Investing in Society is the must-read digest for the state of corporate purpose, used by corporate leaders from the world’s largest companies to understand more completely the state of corporate purpose and whether certain areas are improving or worsening. The annual report is the authoritative source to assess the corporate sector’s progress toward being increasingly purpose and stakeholder driven.
Each section offers compelling and practical examples of business at its best.Investing in Society organizes its insights as a company might in its own scorecard: Priorities, Performance, People, Planet, and Policies (the five “Ps” framework).
New this year in Investing in Society are CECP’s ESG Factor Analysis and Stakeholder Scorecard. The Factor Analysis explores the degree to which financial and ESG metrics are correlated with each other, while the Stakeholder Scorecard offers a performance snapshot of Fortune 500® companies against ESG and financial performance metrics.

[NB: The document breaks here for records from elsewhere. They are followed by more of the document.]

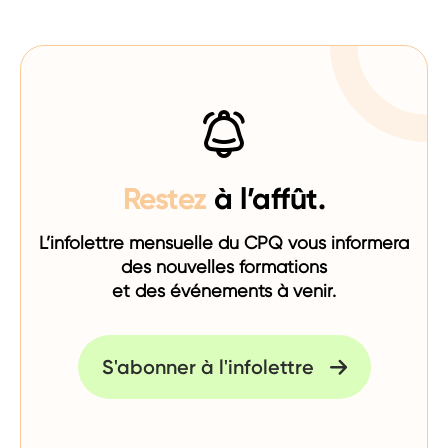
Restez
à l’affût.
L’infolettre mensuelle du CPQ vous informera
des nouvelles formations
et des événements à venir.
S'abonner à l'infolettre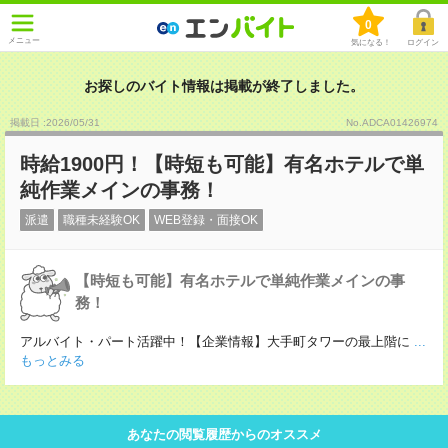
0
メニュー
気になる！
ログイン
お探しのバイト情報は掲載が終了しました。
掲載日 :2026
/
05
/
31
No.ADCA01426974
時給1900円！【時短も可能】有名ホテルで単
純作業メインの事務！
派遣
職種未経験OK
WEB登録・面接OK
【時短も可能】有名ホテルで単純作業メインの事
務！
アルバイト・パート活躍中！【企業情報】大手町タワーの最上階に
...
もっとみる
あなたの閲覧履歴からのオススメ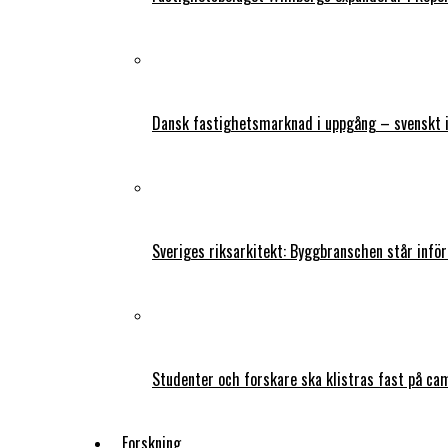
Dansk fastighetsmarknad i uppgång – svenskt 
Sveriges riksarkitekt: Byggbranschen står infö
Studenter och forskare ska klistras fast på ca
Forskning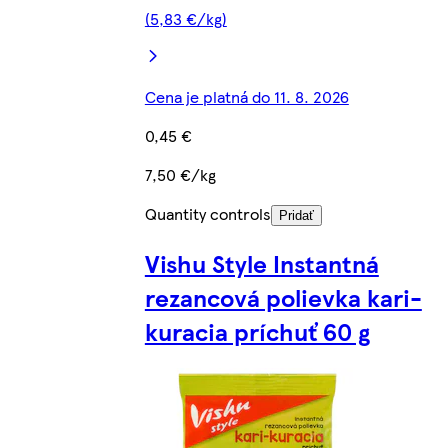
(5,83 €/kg)
Cena je platná do 11. 8. 2026
0,45 €
7,50 €/kg
Quantity controls
Pridať
Vishu Style Instantná
rezancová polievka kari-
kuracia príchuť 60 g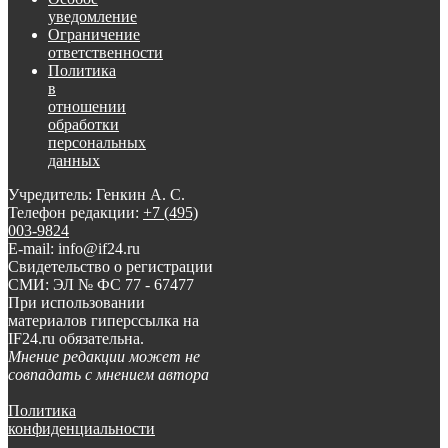
уведомление
Ограничение
ответственности
Политика
в
отношении
обработки
персональных
данных
Учредитель: Генкин А. С.
Телефон редакции:
+7 (495)
003-9824
E-mail: info@if24.ru
Свидетельство о регистрации
СМИ: ЭЛ № ФС 77 - 67477
При использовании
материалов гиперссылка на
IF24.ru обязательна.
Мнение редакции может не
совпадать с мнением автора
Политика
конфиденциальности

Investing in Society highlights include:
- PRIORITIES: Corporate purpose is helping to define stakeholder capitalism and companies are embracing the potential of purpose through CEO advocacy, bridging divides across opposing groups, updating their purpose statements, rethinking work/life balance, and focusing on the health, well-being, and skills of their employees.
- PERFORMANCE: Companies are increasingly integrating ESG metrics through the business. The interconnection between financial performance and ESG prioritization may be more clearly evidenced in the long-term. The importance of improving financial performance in the corporate sector goes in hand with having a more equitable and prosperous society. Read more about CECP’s metric, Total Social Investment, and how companies are changing business practices to create sustainable value for the significant stakeholders in WEF’s report, Measuring Stakeholder Capitalism.
- PEOPLE: A growing number of companies are taking meaningful steps toward a more equitable workplace. CECP’s Factor Analysis found that 45% of companies showed improvements in diversifying their employees and management teams while another CECP Pulse Survey found that 73% of companies predicted their 2021 DEI budget would increase
- PLANET: Companies continue to make progress on climate change and other environmental issues, despite a lax regulatory environment over the last four years. CECP’s Factor Analysis found that 69% of companies had a positive impact on the environment by reducing their GHG emissions, total electricity consumption, amount of energy used, and more.
- POLICIES: CECP’s Factor Analysis found that 56% of companies made progress in their efforts to improve compensation transparency and accountability. Companies also improved acting on the idea of integrated corporate governance. The number of companies with a CSR/Sustainability (or related terms) committee on their Board rose 14% between 2017 and 2019.